The Wall Street Journal, 30 October 2008, had an article entitled,
“Boots on the Ground or Weapons in the Sky?”—which seemed to tie right into this issue.
The debate is to which kind of war we should be preparing to fight— the current (types of) insurgencies in Iraq and Afghanistan or the next big war, such as potentially that with Russia or China.
Why are we facing this issue now?
“With the economy slowing and the tab for the government’s bailout of the private sector spiraling higher…lawmakers are signaling that Pentagon officials will soon have to choose.”
And there are serious implications to this choice:
“The wrong decision now could imperil U.S. national security down the road.”
The two sides of the debate come down to this:
Secretary Gates “accused some military officials of “next-war-itis,” which shortchanges current needs in favor of advanced weapons that might never be needed.”
In turn, some military officials “chided Mr. Gates for “this-war-itis,” a short-sighted focus on the present that could leave the armed forces dangerously unprepared down the road.”
From war to technology:
Like the military, the CIO faces a similar dilemma. Should the CIO invest and focus on current operational needs, the firefight that is needed today (this-IT-itis) or should they turn their attention to planning and governing to meet the business-IT needs of the future (next-IT-itis).

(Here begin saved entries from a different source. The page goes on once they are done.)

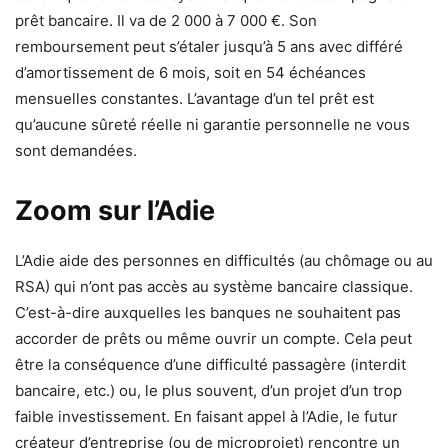
prêt bancaire. Il va de 2 000 à 7 000 €. Son
remboursement peut s’étaler jusqu’à 5 ans avec différé
d’amortissement de 6 mois, soit en 54 échéances
mensuelles constantes. L’avantage d’un tel prêt est
qu’aucune sûreté réelle ni garantie personnelle ne vous
sont demandées.
Zoom sur l’Adie
L’Adie aide des personnes en difficultés (au chômage ou au
RSA) qui n’ont pas accès au système bancaire classique.
C’est-à-dire auxquelles les banques ne souhaitent pas
accorder de prêts ou même ouvrir un compte. Cela peut
être la conséquence d’une difficulté passagère (interdit
bancaire, etc.) ou, le plus souvent, d’un projet d’un trop
faible investissement. En faisant appel à l’Adie, le futur
créateur d’entreprise (ou de microprojet) rencontre un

But can’t the CIO do both?
Yes and no. Just like the defense budget is limited, so too is the time and resources of the CIO. Sure, we can do some of both, but unless we make a conscious decision about where to focus, something bad can happen.
My belief is operations must be stabilized--sound, reliable, and secure—today’s needs, but then the CIO must extricate himself from the day-to-day firefighting to build mission capabilities and meet the needs of the organization for tomorrow.
At some point (and the sooner, the better), this-IT-itis must yield to next-IT-itis!